Comparative sequence analysis of E. histolytica formins.
The amino acid sequences of FH2 domains were taken from the NCBI protein database and used as queries for BLAST (2) searches in the E. histolytica genome database (http://www.tigr.org/tdb/e2k1/eha1/) to identify E. histolytica formins. Amino acid sequence alignments of formin homologs were performed using ClustalW with the BLOSUM62 matrix and default settings, followed by manual editing for optimization. An unrooted phylogenetic tree was constructed and visualized using the p-distance matrix of neighbor-joining algorithms through MEGA (version 3.1) (29). To provide confidence levels for the tree topology and the statistical reliability of individual nodes, bootstrap analyses were performed with 1,000 replications. Formin domains were analyzed by using a combination of searches in the Pfam database (http://pfam.janelia.org/), the Conserved Domain Database (http://www.ncbi.nlm.nih.gov/Structure/cdd/cdd.shtml), and SMART tools (http://smart.embl-heidelberg.de/).
RESULTS
The Entamoeba histolytica genome encodes three classes of formin homology proteins, one subset of which is unique in the eukaryotic kingdom.
The defining and conserved feature of different isoforms of formins is the FH2 domain, which dimerizes to stabilize intermediates during actin polymerization and elongation (21, 43, 46). Based on the presence of the FH2 domain, we identified nine formin homology proteins in the recently completed E. histolytica genome. Two of these proteins (NCBI accession numbers XP_650406 and XP_652479) were found to be identical in their amino acid and coding nucleotide sequences. One of the eight unique E. histolytica formins (NCBI accession number XP_653752) was described as DiaphanousEh by us earlier (19, 27), but after examining the sequence attributes of all eight E. histolytica formins, we have reannotated DiaphanousEh as Ehformin-1 and the other formin proteins as Ehformin-2 to -8 (Fig. 1). Incidentally, data obtained from microarray hybridization of total RNA showed that all eight formins were expressed in E. histolytica (S. Majumder and A. Lohia, unpublished data).
(i) Phylogenetic analysis identified a novel group of formins in E. histolytica.

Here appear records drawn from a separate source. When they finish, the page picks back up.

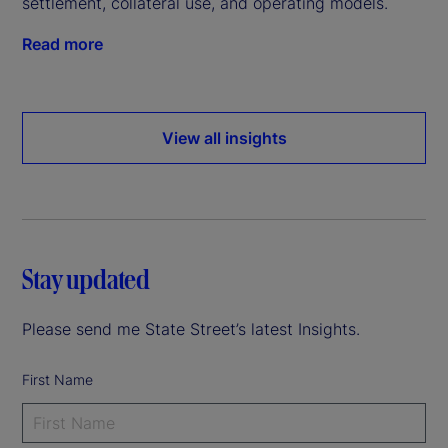
settlement, collateral use, and operating models.
Read more
View all insights
Stay updated
Please send me State Street’s latest Insights.
First Name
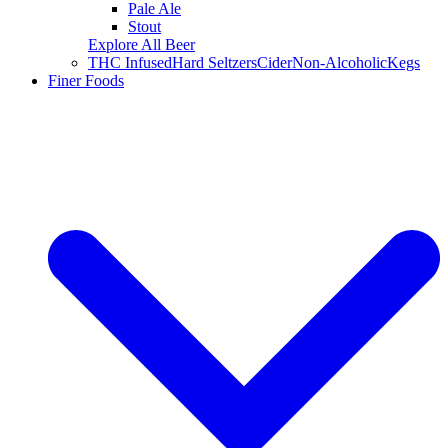
Pale Ale
Stout
Explore All Beer
THC Infused
Hard Seltzers
Cider
Non-Alcoholic
Kegs
Finer Foods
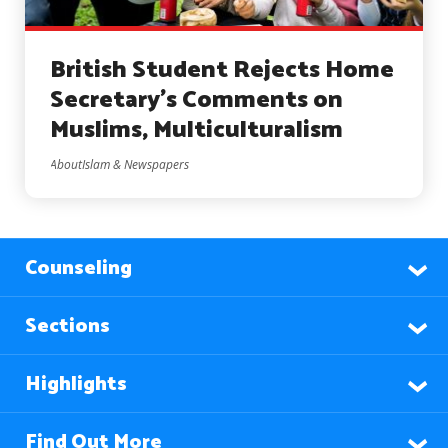
British Student Rejects Home
Secretary’s Comments on
Muslims, Multiculturalism
AboutIslam & Newspapers
Counseling
Sections
Highlights
Find Out More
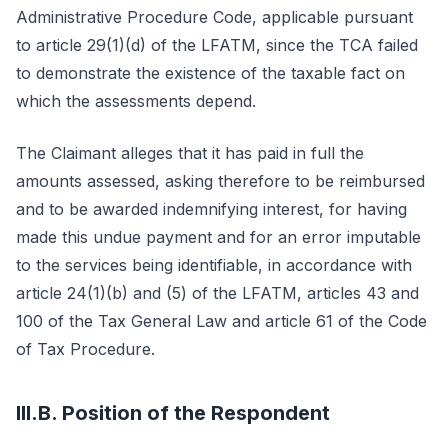
Administrative Procedure Code, applicable pursuant
to article 29(1)(d) of the LFATM, since the TCA failed
to demonstrate the existence of the taxable fact on
which the assessments depend.
The Claimant alleges that it has paid in full the
amounts assessed, asking therefore to be reimbursed
and to be awarded indemnifying interest, for having
made this undue payment and for an error imputable
to the services being identifiable, in accordance with
article 24(1)(b) and (5) of the LFATM, articles 43 and
100 of the Tax General Law and article 61 of the Code
of Tax Procedure.
III.B. Position of the Respondent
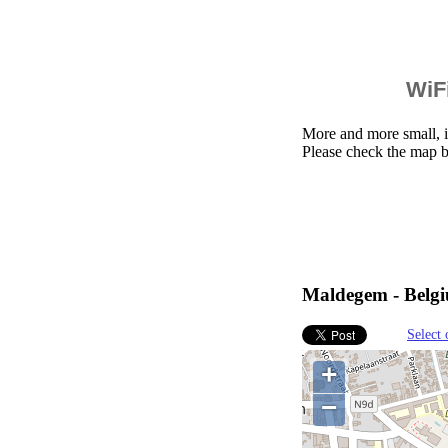
WiFi
More and more small, i
Please check the map 
Maldegem - Belgi
Select 
+
−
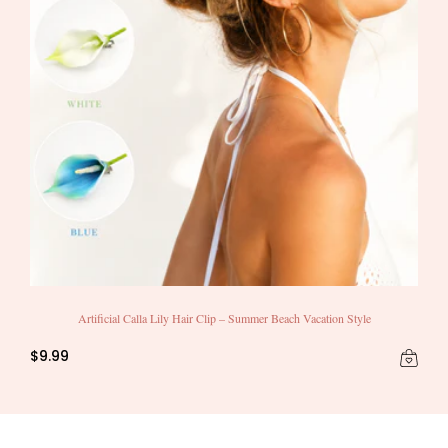
Artificial Calla Lily Hair Clip – Summer Beach Vacation Style
$9.99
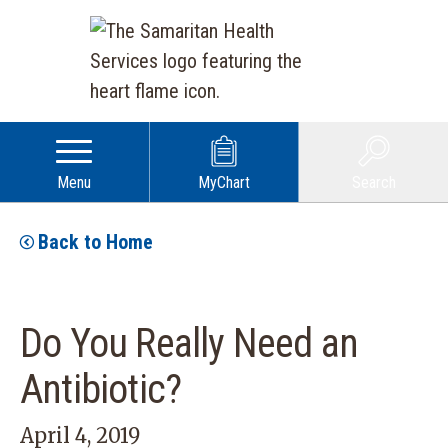
Menu
MyChart
Search
Back to Home
Do You Really Need an
Antibiotic?
April 4, 2019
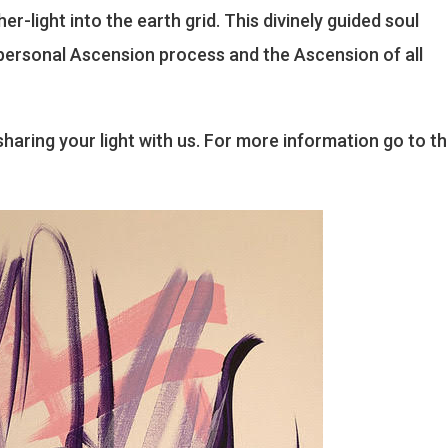
r-light into the earth grid. This divinely guided soul
s personal Ascension process and the Ascension of all
haring your light with us. For more information go to t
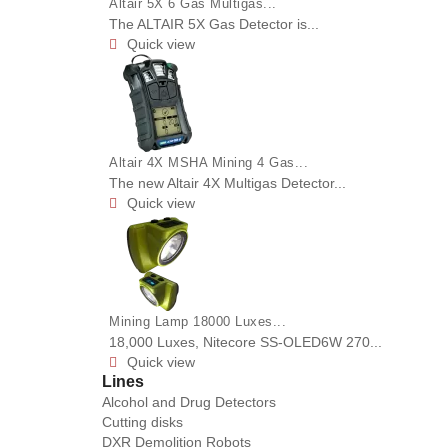
Altair 5X 6 Gas Multigas...
The ALTAIR 5X Gas Detector is...
Quick view

Altair 4X MSHA Mining 4 Gas...
The new Altair 4X Multigas Detector...
Quick view

Mining Lamp 18000 Luxes...
18,000 Luxes, Nitecore SS-OLED6W 270...
Quick view

Lines
Alcohol and Drug Detectors
Cutting disks
DXR Demolition Robots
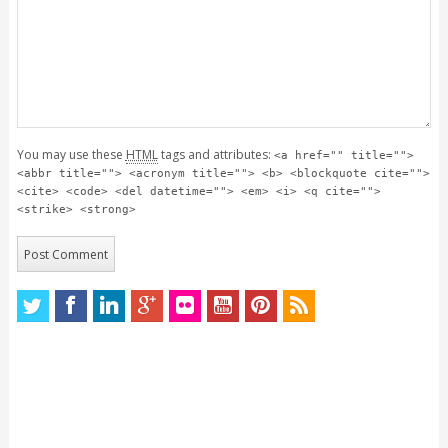
You may use these
HTML
tags and attributes:
<a href="" title="">
<abbr title=""> <acronym title=""> <b> <blockquote cite="">
<cite> <code> <del datetime=""> <em> <i> <q cite="">
<strike> <strong>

We identified 40 representative formin homologs across species (see the table in the supplemental material) from BLAST searches in the nonredundant protein database using the eight E. histolytica FH2 domain sequences, followed by the construction of an unrooted phylogenetic tree. Two recent reports have grouped metazoan formins into seven major classes, while Dictyostelium, fungal, and plant formins were distinct from metazoan formins (25, 49). Our analysis also showed a similar distribution of different eukaryotic formins into separate classes on the phylogenetic tree (Fig. 1). Our analysis showed that E. histolytica formins could be classified into three distinct subsets: (i) Ehformin-1 to -3, (ii) Ehformin-4, and (iii) Ehformin-5 to -8. In addition, we found that formins from protists such as Trypanosoma cruzi, Plasmodium falciparum, and Tetrahymena thermophila were randomly distributed with metazoan, plant, and fungal formins on the tree (Fig. 1).
(ii) Ehformin-1 to -3.
Ehformin-1 to -3 clustered together with high bootstrap support. Ehformin-1 was 63% similar (47% identical) to Ehformin-2 and 48% similar (28% identical) to Ehformin-3, while Ehformin-2 was 53% similar (33% identical) to Ehformin-3 in their FH2 domains. The closest homologs of Ehformin-1 to-3 were a group of Dictyostelium discoideum formins, although these showed low bootstrap support (Fig. 1). These Dictyostelium formins were characterized as DRFs in different experimental studies (49, 54).
(iii) Ehformin-4.
Ehformin-4 belonged to the group of formins containing D. discoideum ForC and ForG (Fig. 1). Although D. discoideum ForC showed overall homology to the Cappuccino group of formins, it was distinct from all formin proteins in that it lacked a FH1 domain (28).
(iv) Ehformin-5 to -8.
Ehformin-5 to -8, clustered together on the phylogenetic tree and were more divergent than other formin homologs (Fig. 1). Importantly, the amino acid residues crucial for the FH2 domain function of nucleating actin filaments were well conserved in these proteins (see Fig. S1 in the supplemental material). Domain analysis revealed the absence of the polyproline repeat-containing FH1 domain in these amoeba formins except for a single stretch of seven proline residues in Ehformin-5 alone (Fig. 2). The absence of the FH1 domain was first shown in D. discoideum ForC (28). Although D. discoideum ForC did not contain the FH1 domain, it was demonstrated to be functional (28). Thus, the presence of the FH1 domain was not indispensable for formin function. Except for the conserved FH2 domain, other known motifs identified in different formin homology proteins could not be identified in Ehformin-5 to -8 proteins. Therefore, the uncharacterized region of Ehformin-5 to -8 may lead to the identification of novel mechanisms that regulate the functions of these proteins in E. histolytica.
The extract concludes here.